“You’re walking through the park in the dark with your sweetheart. Suddenly, a stranger jumps out of the bushes. An hour later, you’re lying dead in your apartment. Who was it?”
Podcast
I have a lot of time while I’m in the car. The A45 is merciful and grants me slowness.
That’s why I’ve been listening to podcasts for a few months now.
My favorites at the moment are “Understanding AI” (Deutschlandfunk), “Current Research” (Deutschlandfunk), and a random find, “Supervised Feeling” (Dr. Leon Windscheid and Atze Schröder—though Dr. Windscheid isn’t a medical doctor…).
The riddle at the beginning comes from the latter.
And that’s also where a few numbers come from that made me curious.
I looked up the numbers again specifically and prepared them for you.
The solution to the riddle is probably not much of a surprise anymore.
The numbers
The first number that made me sit up and take notice: You are 14x (!!) more likely to die by your own hand than by the violence of others.
Not true. In 2024, it’s more like 25x. At least according to the data from Destatis.
In total, over 1,000,0001 deaths are reported for 2024. And with 400 cases, physical assaults are almost at the very bottom of the statistics.

What was the podcast episode about?
It was about fear. Specifically, what purpose fear served in our evolution and where it finds an outlet today. Or rather: where it has to find an outlet now, in the absence of bears, tigers, and wolves.
Fear of…?
Anyone who didn’t say “the partner” for the riddle at the beginning probably said “the stranger from the bushes.”
The former, because as a motive-driven act, it’s part of the evening news or media reports—making it a very prominent fear.
The latter, because in the past, the fear of the unknown and of surprises kept us alive.
And so today, we are still afraid of what we are taught to fear and what we don’t know. See “prejudice.”
The idea that we put ourselves in danger, that we are even the danger ourselves, is a thought and a feeling that is rather foreign to us.
Staying level-headed
By now at the latest, I’ve moved beyond the scope of the podcast that inspired me to write this.
There are so many real threats in our lives.
We have a brain that has been “modern” for 300,000 years (or so). And we are now surrounded by dangers that this brain was not built for and is not used to grasping.
Our bears, wolves, and tigers are now called illness, climate, resources, uncertainty (e.g., whether we find or keep a job), and stress in every form.
When the brain can neither flee nor fight, it’s simply at its wit’s end. The brain as such wants to adapt—but it probably can’t work miracles either.
That’s where, I think, what can become a mental illness begins.
Burnout syndrome, depression of all kinds & the like have now become widespread conditions that people don’t talk about.
Others, after all, also claim they manage.2
Be that as it may. Our evolutionary fear probably has to find its way somewhere and warn us about something. But when fear shouts, “There! Him! Danger!”… Well. We have to stay level-headed.
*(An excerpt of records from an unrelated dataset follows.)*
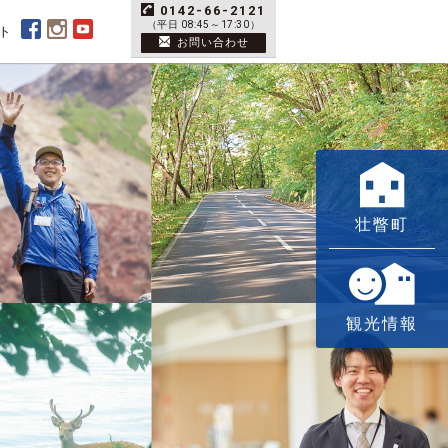
0142-66-2121
（平日 08:45～17:30）
ト
お問い合わせ
壮瞥町
観光情報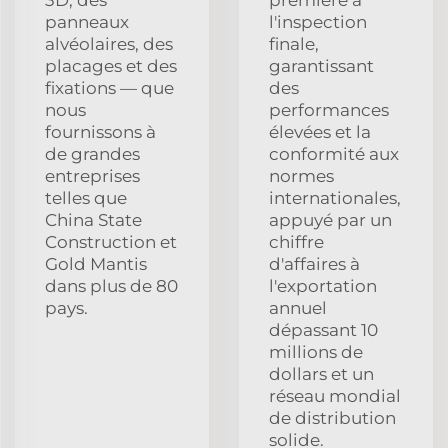
panneaux
l'inspection
alvéolaires, des
finale,
placages et des
garantissant
fixations — que
des
nous
performances
fournissons à
élevées et la
de grandes
conformité aux
entreprises
normes
telles que
internationales,
China State
appuyé par un
Construction et
chiffre
Gold Mantis
d'affaires à
dans plus de 80
l'exportation
pays.
annuel
dépassant 10
millions de
dollars et un
réseau mondial
de distribution
solide.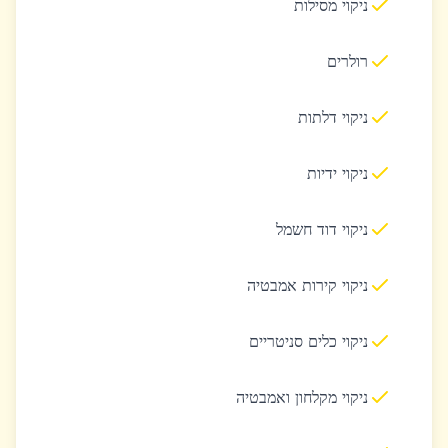
ניקוי מסילות
רולרים
ניקוי דלתות
ניקוי ידיות
ניקוי דוד חשמל
ניקוי קירות אמבטיה
ניקוי כלים סניטריים
ניקוי מקלחון ואמבטיה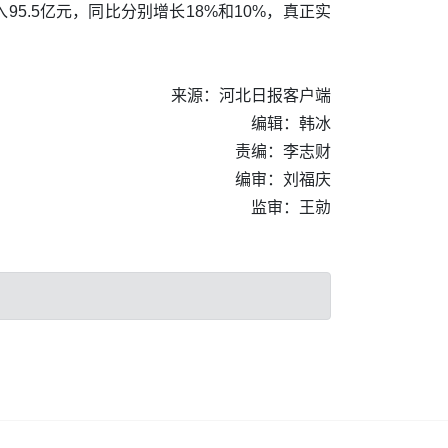
95.5亿元，同比分别增长18%和10%，真正实
来源：河北日报客户端
编辑：韩冰
责编：李志财
编审：刘福庆
监审：王勍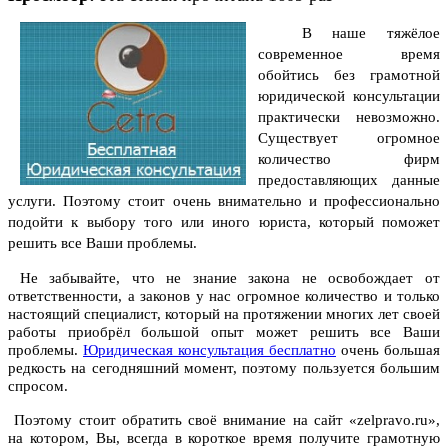
В наше тяжёлое
современное время
обойтись без грамотной
юридической консультации
практически невозможно.
Существует огромное
количество фирм
предоставляющих данные
услуги. Поэтому стоит очень внимательно и профессионально
подойти к выбору того или иного юриста, который поможет
решить все Ваши проблемы.
Не забывайте, что не знание закона не освобождает от
ответственности, а законов у нас огромное количество и только
настоящий специалист, который на протяжении многих лет своей
работы приобрёл большой опыт может решить все Ваши
проблемы.
Юридическая консультация бесплатно
очень большая
редкость на сегодняшний момент, поэтому пользуется большим
спросом.
Поэтому стоит обратить своё внимание на сайт «zelpravo.ru»,
на котором, Вы, всегда в короткое время получите грамотную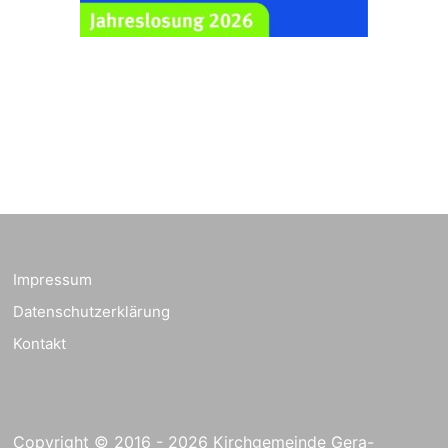
Ev. Pfarrkirche
Rüdersdorf, Rüdersdorf
30, 07586 Kraftsdorf
Frankenthal - Offene
Kirche mit
Bilderausstellung:
„Kirchen aus Gera
und der Umgebung
23.08.2026
11:00 Uhr
nordwestlich von
Gera“
Kirche Gera-
Frankenthal, Am Gerberg,
Impressum
07548 Gera
Datenschutzerklärung
Kreativnachmittag für
Kontakt
Klein & Groß
26.08.2026
16:00 Uhr
Ev. Pfarramt
Rüdersdorf 30, 07586
Kraftsdorf
Copyright © 2016 - 2026 Kirchgemeinde Gera-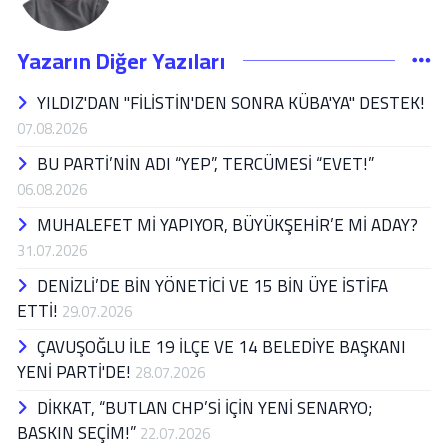
Yazarın Diğer Yazıları
YILDIZ'DAN "FİLİSTİN'DEN SONRA KÜBA'YA" DESTEK!
07.08.2026
BU PARTİ’NİN ADI “YEP”, TERCÜMESİ “EVET!”
06.08.2026
MUHALEFET Mİ YAPIYOR, BÜYÜKŞEHİR’E Mİ ADAY?
31.07.2026
DENİZLİ’DE BİN YÖNETİCİ VE 15 BİN ÜYE İSTİFA
ETTİ!
29.07.2026
ÇAVUŞOĞLU İLE 19 İLÇE VE 14 BELEDİYE BAŞKANI
YENİ PARTİ'DE!
28.07.2026
DİKKAT, “BUTLAN CHP’Sİ İÇİN YENİ SENARYO;
BASKIN SEÇİM!”
22.07.2026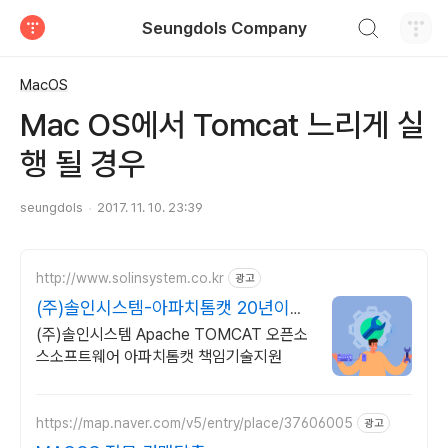
검색하기
Seungdols Company
티스토리
MacOS
Mac OS에서 Tomcat 느리게 실
행 될 경우
seungdols
2017. 11. 10. 23:39
http://www.solinsystem.co.kr
광고
(주)솔인시스템-아파치톰캣 20년이상
기술지원 노하우
(주)솔인시스템 Apache TOMCAT 오픈소
스소프트웨어 아파치톰캣 책임기술지원
https://map.naver.com/v5/entry/place/37606005
광고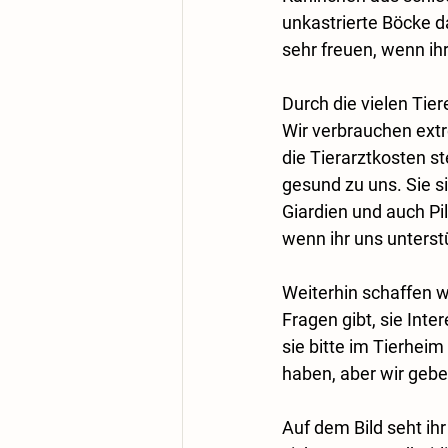
unkastrierte Böcke d
sehr freuen, wenn ihr
Durch die vielen Tie
Wir verbrauchen extr
die Tierarztkosten s
gesund zu uns. Sie 
Giardien und auch Pi
wenn ihr uns unters
Weiterhin schaffen w
Fragen gibt, sie Int
sie bitte im Tierhei
haben, aber wir gebe
Auf dem Bild seht ih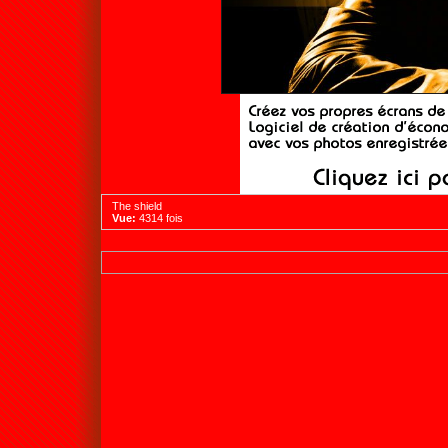
The shield
Vue:
4314 fois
At this point, we must remain “civilized.”
Civilization
We are not animals in the true sense. (Yes, we are. But at least we like to claim that we aren’t.)
An archaeologist whose name I no longer remember once said that the cradle of civilization was the first healed broken leg.
The first time a human, surrounded by wilderness, healed another human.
The first time there was a sense of “being there for one another.”
All of this, I fear, is perhaps perishing in a present that, driven by high-pressure and short-circuit fears, is withdrawing further and further into itself and away from others.
And yes: that too is a fear that is perhaps just making space for itself, fearing an unknown tomorrow that is simply different from today.
And now?
I must have written all this to help with a totally simple answer at the end, right?
Nope. Sorry.
The answer to the riddle from the beginning is: “You yourself.” So please take very good care of yourself. You are important and irreplaceable.
“The answer to life, the universe, and everything” is still 42.
And the answer to all these words is: You are afraid. I am afraid. Everyone is afraid. That’s not a bad thing—if we allow reason and emotion to coexist as equals within us.
I think where reason is not enough, we should feel.
And where feelings make us irrational, we must give reason a chance.
(While restoring my crashed website, I updated the numbers in this post from 2022 to 2024.)